[Back to blog]You can get this blog via IPFS: ipfs get /ipns/itjac.me/blog.pdf
[Link] tags: C code breakout blog
02 June 2018
I have managed to get my breakout clone to draw images into a window, and so I would like to post pictures alongside my blog posts from now on. This meant adding features to my blog software.
There were two major features that I had been excited about implementing. One is images, and the other is tags. I implemented both.
When I was thinking about how to implement image support, I had the idea that I wanted my entire blog to be just one file, and therefore one connection, instead of several connections, one for each image and the blog. I'm not an expert in networking, but I do know about the caravan concept, and I've read some about how connections take time to setup.

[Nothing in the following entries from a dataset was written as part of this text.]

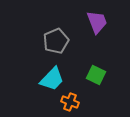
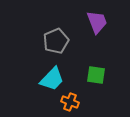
green square: rotated 18 degrees counterclockwise
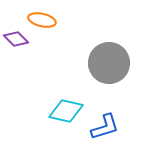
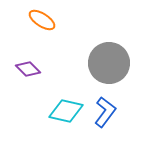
orange ellipse: rotated 20 degrees clockwise
purple diamond: moved 12 px right, 30 px down
blue L-shape: moved 15 px up; rotated 36 degrees counterclockwise
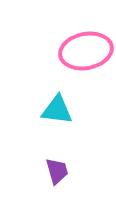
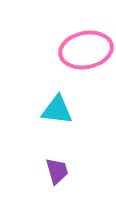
pink ellipse: moved 1 px up
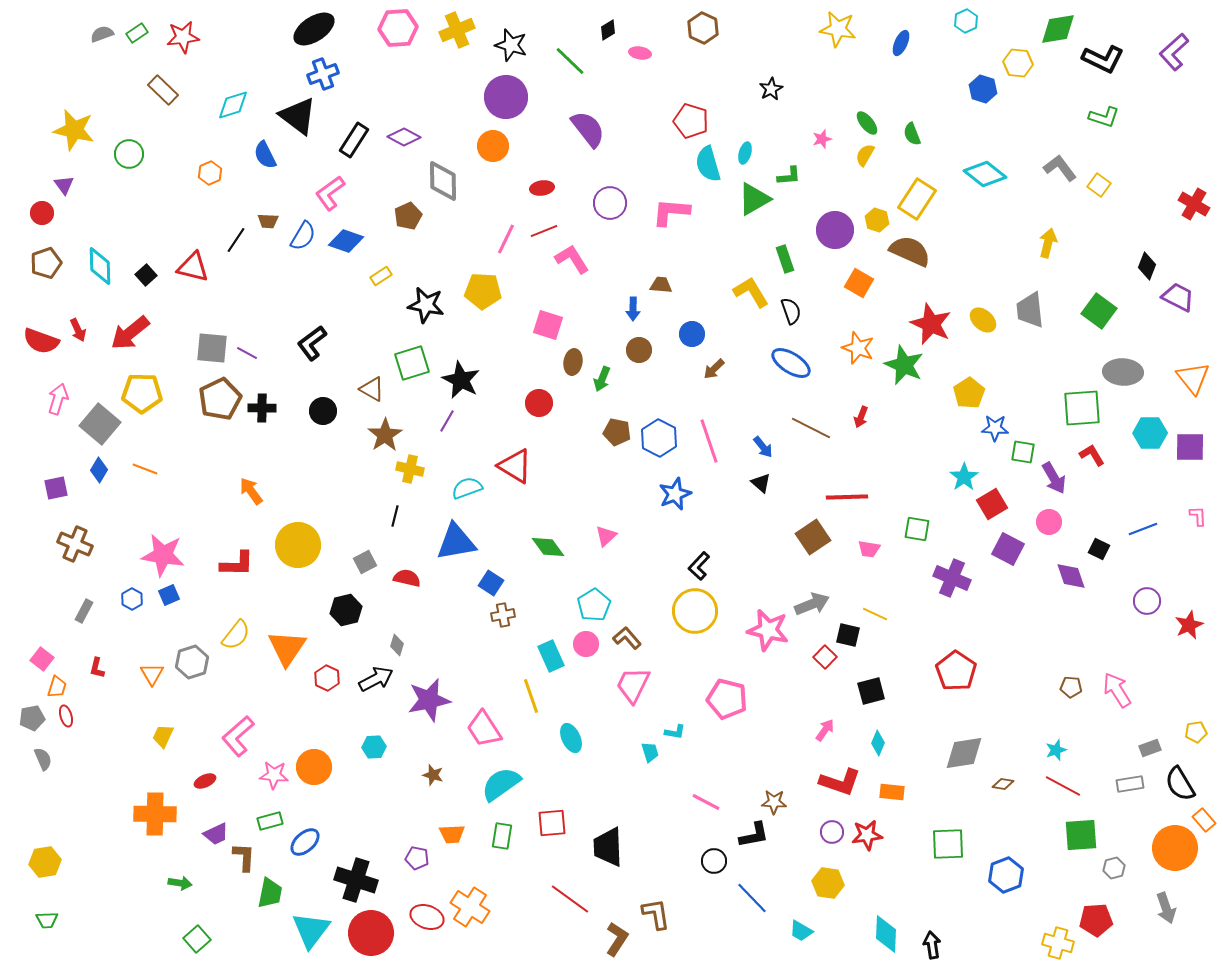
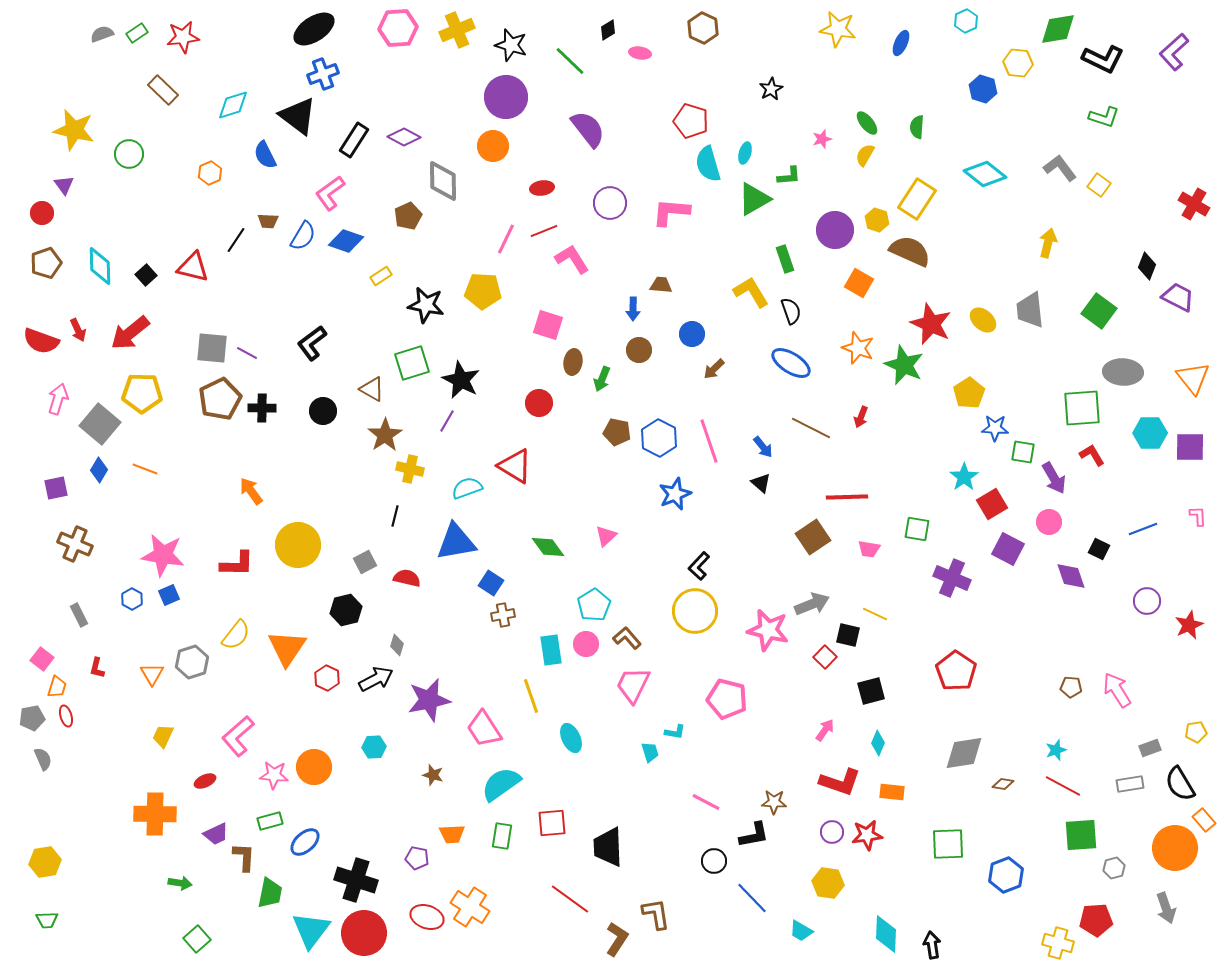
green semicircle at (912, 134): moved 5 px right, 7 px up; rotated 25 degrees clockwise
gray rectangle at (84, 611): moved 5 px left, 4 px down; rotated 55 degrees counterclockwise
cyan rectangle at (551, 656): moved 6 px up; rotated 16 degrees clockwise
red circle at (371, 933): moved 7 px left
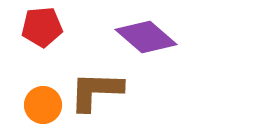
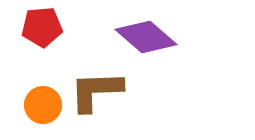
brown L-shape: rotated 4 degrees counterclockwise
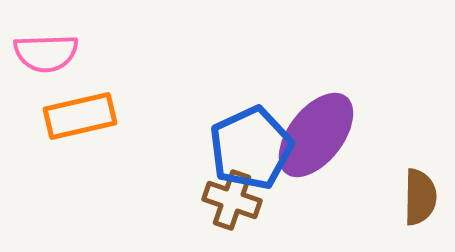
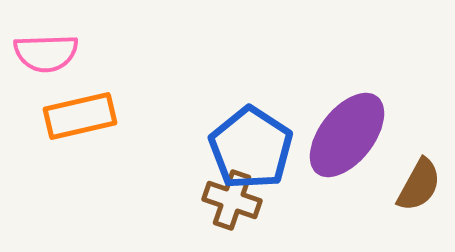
purple ellipse: moved 31 px right
blue pentagon: rotated 14 degrees counterclockwise
brown semicircle: moved 1 px left, 12 px up; rotated 28 degrees clockwise
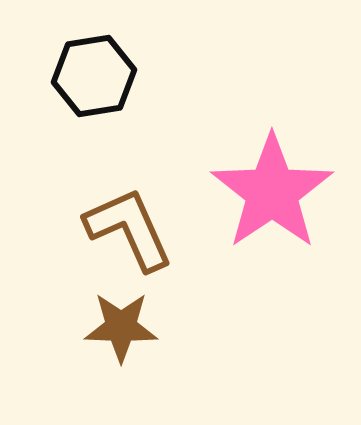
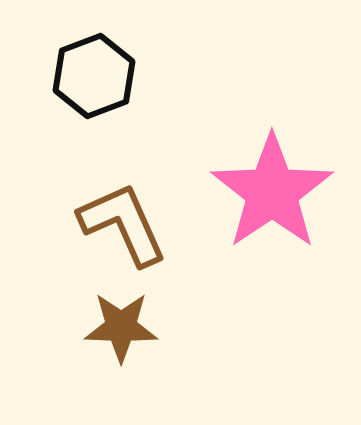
black hexagon: rotated 12 degrees counterclockwise
brown L-shape: moved 6 px left, 5 px up
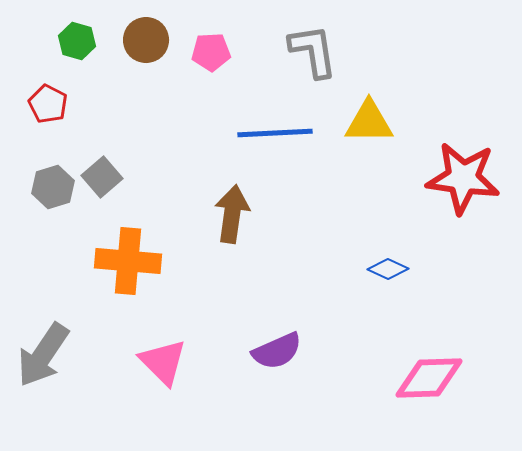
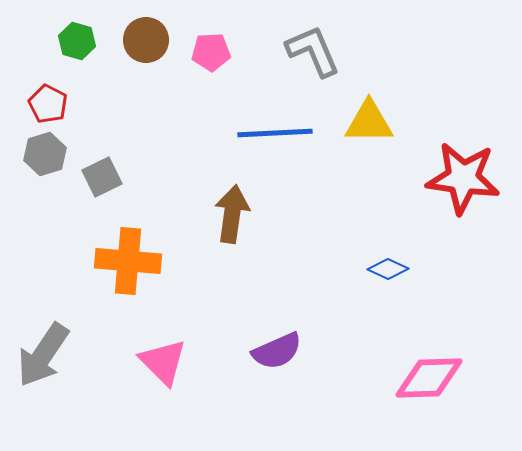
gray L-shape: rotated 14 degrees counterclockwise
gray square: rotated 15 degrees clockwise
gray hexagon: moved 8 px left, 33 px up
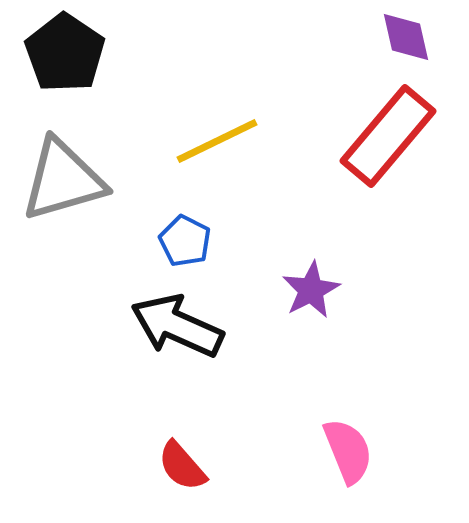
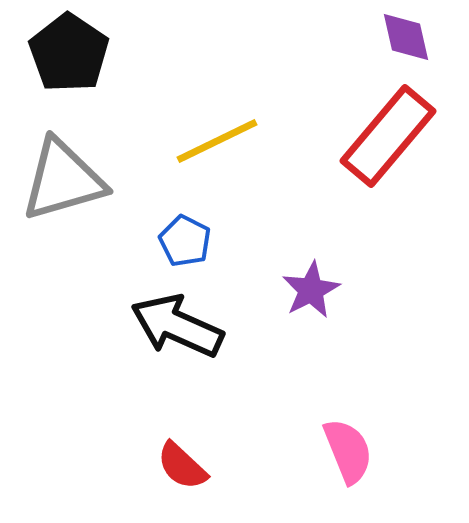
black pentagon: moved 4 px right
red semicircle: rotated 6 degrees counterclockwise
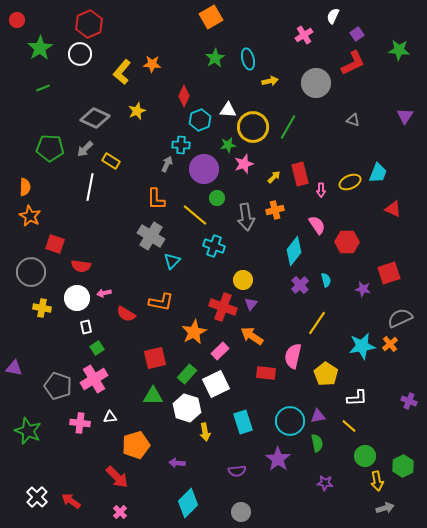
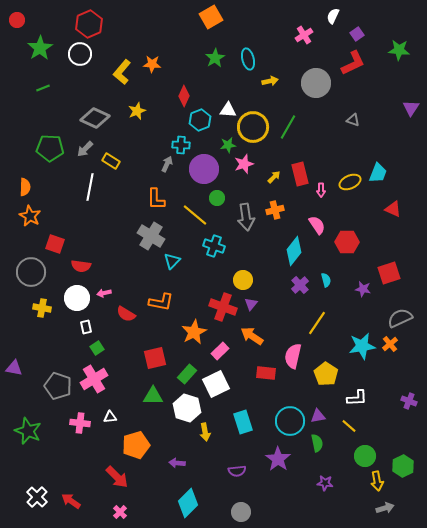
purple triangle at (405, 116): moved 6 px right, 8 px up
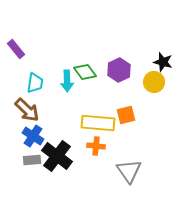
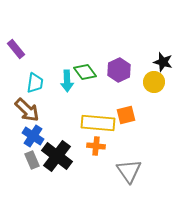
gray rectangle: rotated 72 degrees clockwise
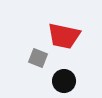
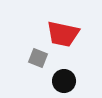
red trapezoid: moved 1 px left, 2 px up
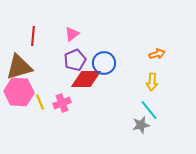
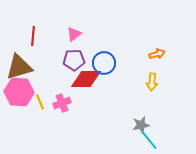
pink triangle: moved 2 px right
purple pentagon: moved 1 px left; rotated 20 degrees clockwise
cyan line: moved 30 px down
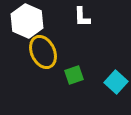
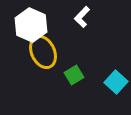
white L-shape: rotated 45 degrees clockwise
white hexagon: moved 4 px right, 4 px down
green square: rotated 12 degrees counterclockwise
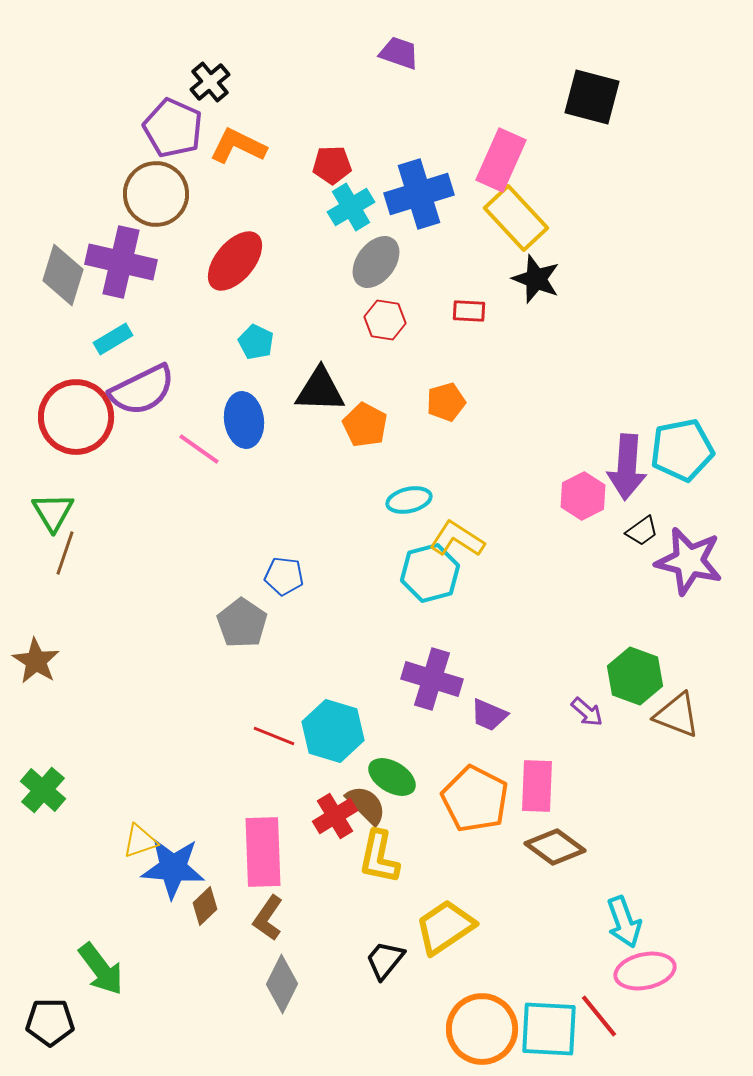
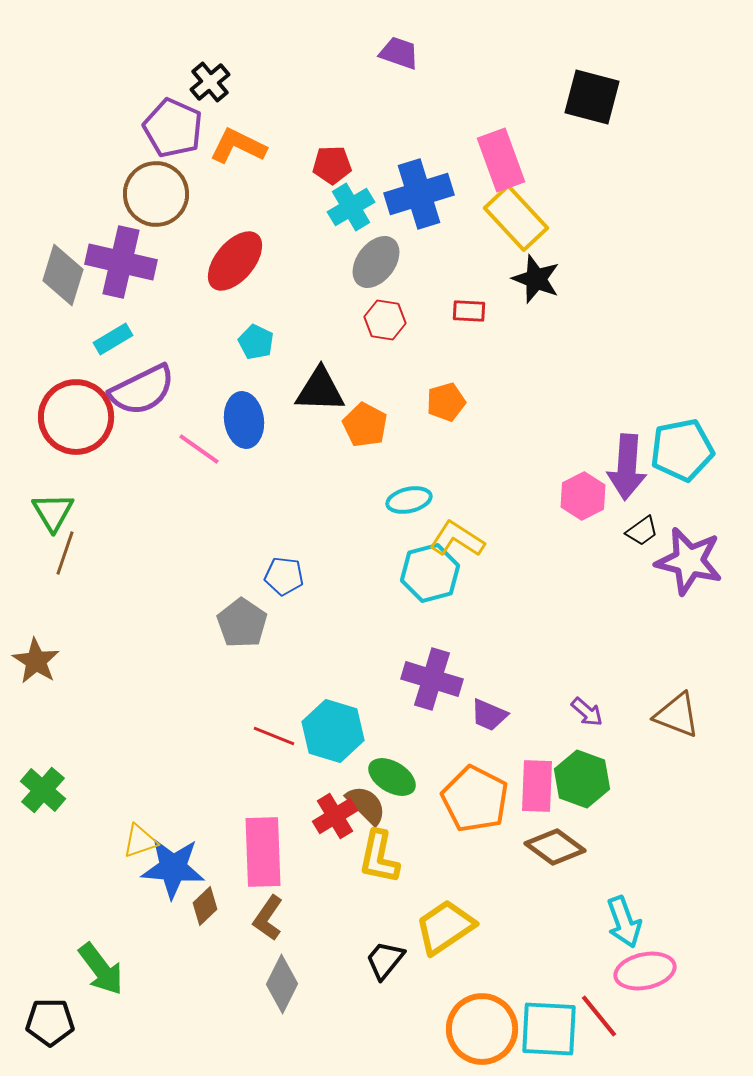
pink rectangle at (501, 160): rotated 44 degrees counterclockwise
green hexagon at (635, 676): moved 53 px left, 103 px down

I also decided this approach, because I've unfortunately had some web development experience, and knew that it was possible to embed image data directly into the img tag, using base64 encoding.
Once I finished implementing the base64 embed, I decided to test it against just linking to a PNG file, and it turns out that there was no speed difference. I'm not used to analysing network speeds, and I just used my browsers dev tools, but it looks like the browser just waits a bunch of milliseconds to draw the embedded base64 image. The way I read it from the "waterfall", is that downloading the HTML data is about the same, but then one version takes a decent amount of time to connect, and download the PNG, while the embedded version just waits for the same amount of time as the connection would have taken.
This is disappointing because with the embedded version, the source of my website becomes much worse to read and people can't download my images, unless they copy them, and paste them into some software like The GIMP.
I have to conclude that I had a bad idea, but I'm going to keep the embedded version, because then the code gets some use and I don't want to make this project a chore. So far it has been a wonderful project that brings result, with almost no effort.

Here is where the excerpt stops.